··· Extracted entries ···

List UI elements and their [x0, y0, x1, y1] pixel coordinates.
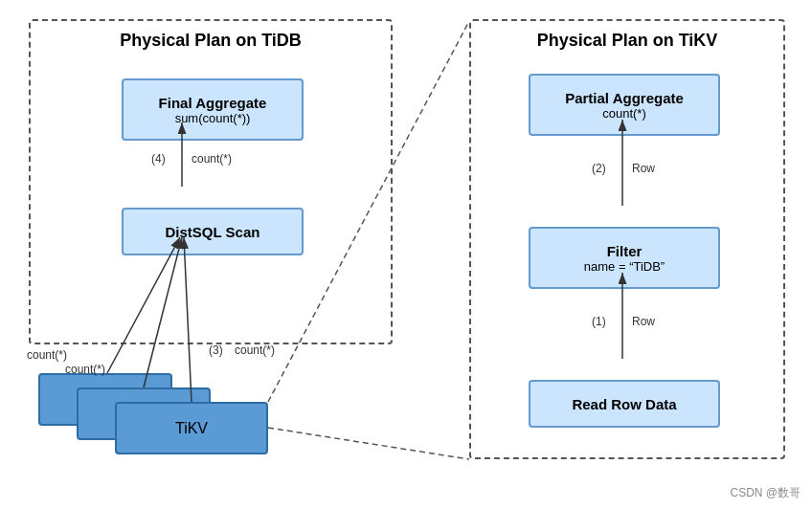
tikv-panel-title: Physical Plan on TiKV: [537, 31, 718, 51]
count-tikv1-label: count(*): [27, 348, 67, 362]
read-row-data-title: Read Row Data: [572, 396, 676, 412]
filter-sub: name = “TiDB”: [584, 259, 665, 274]
tikv-box-3: TiKV: [115, 402, 268, 454]
diagram-container: Physical Plan on TiDB Final Aggregate su…: [0, 0, 812, 509]
watermark: CSDN @数哥: [730, 485, 801, 501]
tikv-panel: Physical Plan on TiKV Partial Aggregate …: [469, 19, 785, 459]
step3-label: (3): [209, 343, 223, 357]
filter-box: Filter name = “TiDB”: [529, 227, 720, 289]
final-aggregate-sub: sum(count(*)): [175, 111, 251, 125]
tidb-panel-title: Physical Plan on TiDB: [120, 31, 302, 51]
final-aggregate-title: Final Aggregate: [159, 95, 267, 111]
tidb-panel: Physical Plan on TiDB Final Aggregate su…: [29, 19, 393, 344]
read-row-data-box: Read Row Data: [529, 380, 720, 428]
distsql-scan-title: DistSQL Scan: [166, 224, 260, 240]
tikv-label-3: TiKV: [175, 420, 208, 437]
svg-line-7: [268, 428, 469, 459]
count-tikv3-label: count(*): [235, 343, 275, 357]
final-aggregate-box: Final Aggregate sum(count(*)): [122, 78, 304, 141]
partial-aggregate-box: Partial Aggregate count(*): [529, 74, 720, 136]
filter-title: Filter: [607, 243, 643, 259]
partial-aggregate-title: Partial Aggregate: [565, 90, 684, 106]
partial-aggregate-sub: count(*): [602, 106, 646, 121]
distsql-scan-box: DistSQL Scan: [122, 208, 304, 255]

···

Directions for this task.
A faithful reproduction of every entry, with no pictures, is the expected answer.

Task output.
List UI elements and their [x0, y0, x1, y1] pixel coordinates.
tikv-panel-title: Physical Plan on TiKV: [537, 31, 718, 51]
count-tikv1-label: count(*): [27, 348, 67, 362]
read-row-data-title: Read Row Data: [572, 396, 676, 412]
filter-sub: name = “TiDB”: [584, 259, 665, 274]
tikv-box-3: TiKV: [115, 402, 268, 454]
diagram-container: Physical Plan on TiDB Final Aggregate su…: [0, 0, 812, 509]
watermark: CSDN @数哥: [730, 485, 801, 501]
tikv-panel: Physical Plan on TiKV Partial Aggregate …: [469, 19, 785, 459]
step3-label: (3): [209, 343, 223, 357]
filter-box: Filter name = “TiDB”: [529, 227, 720, 289]
final-aggregate-sub: sum(count(*)): [175, 111, 251, 125]
tidb-panel-title: Physical Plan on TiDB: [120, 31, 302, 51]
final-aggregate-title: Final Aggregate: [159, 95, 267, 111]
tidb-panel: Physical Plan on TiDB Final Aggregate su…: [29, 19, 393, 344]
read-row-data-box: Read Row Data: [529, 380, 720, 428]
distsql-scan-title: DistSQL Scan: [166, 224, 260, 240]
tikv-label-3: TiKV: [175, 420, 208, 437]
svg-line-7: [268, 428, 469, 459]
count-tikv3-label: count(*): [235, 343, 275, 357]
final-aggregate-box: Final Aggregate sum(count(*)): [122, 78, 304, 141]
partial-aggregate-box: Partial Aggregate count(*): [529, 74, 720, 136]
filter-title: Filter: [607, 243, 643, 259]
partial-aggregate-title: Partial Aggregate: [565, 90, 684, 106]
partial-aggregate-sub: count(*): [602, 106, 646, 121]
distsql-scan-box: DistSQL Scan: [122, 208, 304, 255]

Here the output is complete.